Sometimes there might be a need to introduce time shift to desired attributes. Although there are many reasons to do that, below are the most common ones:
Time-dependent relationship: In some cases, relation between attributes might be time-dependent. Introducing time shift to attributes to create a purposeful lag or lead, might help capture the relationship between attributes. A great example for this might be the pulp&paper industry where the changes made at the beginning of the line are measured towards the end of the manufacturing line. Thus, the data from sensors located at the later stages of the manufacturing should be aligned accordingly.
Seasonal adjustments: Some datasets might exhibit seasonal patterns or other cyclic patterns. In such cases, it is common to apply time shifts in a way that would account for cyclic effects.
4.b. Defining constant time shifts per data attribute
In Visplore, it is possible to define constant time-shift per data source (affecting all attributes of that data source) or per data attribute.
Below is how to define a constant time-shift for every attribute of a data source.

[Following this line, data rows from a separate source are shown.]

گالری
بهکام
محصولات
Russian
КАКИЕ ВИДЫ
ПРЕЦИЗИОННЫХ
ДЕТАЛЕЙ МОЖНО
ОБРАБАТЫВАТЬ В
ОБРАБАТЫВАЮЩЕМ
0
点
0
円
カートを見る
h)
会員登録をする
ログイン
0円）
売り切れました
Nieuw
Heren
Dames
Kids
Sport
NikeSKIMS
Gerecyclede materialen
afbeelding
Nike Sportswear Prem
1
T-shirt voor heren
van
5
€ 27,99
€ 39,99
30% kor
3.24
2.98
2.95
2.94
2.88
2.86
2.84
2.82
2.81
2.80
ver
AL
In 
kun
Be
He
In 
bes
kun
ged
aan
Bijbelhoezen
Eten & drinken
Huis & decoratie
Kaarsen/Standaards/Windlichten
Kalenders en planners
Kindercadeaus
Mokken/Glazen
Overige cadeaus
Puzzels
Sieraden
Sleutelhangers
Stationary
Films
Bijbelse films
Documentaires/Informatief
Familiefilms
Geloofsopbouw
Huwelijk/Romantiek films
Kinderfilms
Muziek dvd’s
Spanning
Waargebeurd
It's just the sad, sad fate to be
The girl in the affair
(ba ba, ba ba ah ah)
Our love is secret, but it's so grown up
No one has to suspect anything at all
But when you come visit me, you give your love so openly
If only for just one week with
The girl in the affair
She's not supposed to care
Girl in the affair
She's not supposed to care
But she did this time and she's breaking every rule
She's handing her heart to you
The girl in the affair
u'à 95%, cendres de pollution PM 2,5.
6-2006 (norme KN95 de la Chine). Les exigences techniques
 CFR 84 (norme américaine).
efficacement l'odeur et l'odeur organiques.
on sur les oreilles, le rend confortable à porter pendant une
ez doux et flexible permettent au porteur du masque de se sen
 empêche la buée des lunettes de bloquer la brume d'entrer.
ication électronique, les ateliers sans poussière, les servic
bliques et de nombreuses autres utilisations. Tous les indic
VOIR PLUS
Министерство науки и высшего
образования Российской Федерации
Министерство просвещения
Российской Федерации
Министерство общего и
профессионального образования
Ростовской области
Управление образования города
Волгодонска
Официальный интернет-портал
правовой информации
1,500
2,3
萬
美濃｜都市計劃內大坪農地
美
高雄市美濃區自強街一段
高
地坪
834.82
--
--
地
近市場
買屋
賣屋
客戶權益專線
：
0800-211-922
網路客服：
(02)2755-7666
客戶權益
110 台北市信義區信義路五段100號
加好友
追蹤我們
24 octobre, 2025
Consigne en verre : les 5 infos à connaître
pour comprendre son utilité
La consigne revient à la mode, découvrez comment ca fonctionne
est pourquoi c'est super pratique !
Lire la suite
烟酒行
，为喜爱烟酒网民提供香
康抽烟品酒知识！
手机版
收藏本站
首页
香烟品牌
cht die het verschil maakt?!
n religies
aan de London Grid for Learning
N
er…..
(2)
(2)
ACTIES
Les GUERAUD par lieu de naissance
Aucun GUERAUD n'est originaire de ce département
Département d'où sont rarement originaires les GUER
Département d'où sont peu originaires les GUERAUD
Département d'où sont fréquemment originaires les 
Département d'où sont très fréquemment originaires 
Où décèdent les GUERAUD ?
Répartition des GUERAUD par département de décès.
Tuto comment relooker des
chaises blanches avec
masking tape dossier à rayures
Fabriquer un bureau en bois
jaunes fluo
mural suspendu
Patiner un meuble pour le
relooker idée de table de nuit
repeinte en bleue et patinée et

Alternatively, below is how to define a constant time-shift per attribute.
5. Rows to columns transformation
5.a. Motivation: a typical example
In some cases, the structure of the stored data is not helpful for the analysis in mind. Let’s examine the table below which illustrates a section from a dataset that holds indoor and outdoor temperatures at a specific location. This data is in a long format as each row is an observation.
Now, imagine that one wants to examine if there is a correlation between indoor and outdoor temperatures for that location. For such purposes, a long format is not much helpful. One would prefer a wide format where each temperature sensor (indoor and outdoor) has its own attribute column. This way, whether a correlation exists between these two columns can be examined using scatter plots and trend graphs.
Using the data source manager, it is easy to perform rows to columns transformation as shown below. In this case, the column that is to be used for distinction is ‘Location’. It is selected as the key in transformation options.
Upon clicking ‘OK’, one should notice that the data table is now transformed into a wide format as shown below.
Using this table in a wide format, now it is possible to examine the scatter plot of indoor temperature versus outdoor temperature and overlay a regression line as these are now two distinct data attributes. Below is the scatter plot and a quadratic regression line overlayed on top.
5.b. Reshaping the data with or without rasterization
It is also possible to reshape rasterized data. For example, below is the same temperature data rasterized to 2 hours and using average as the rasterization method.
Please refer to the Rows to Columns transformation page for detailed information regarding the available methods.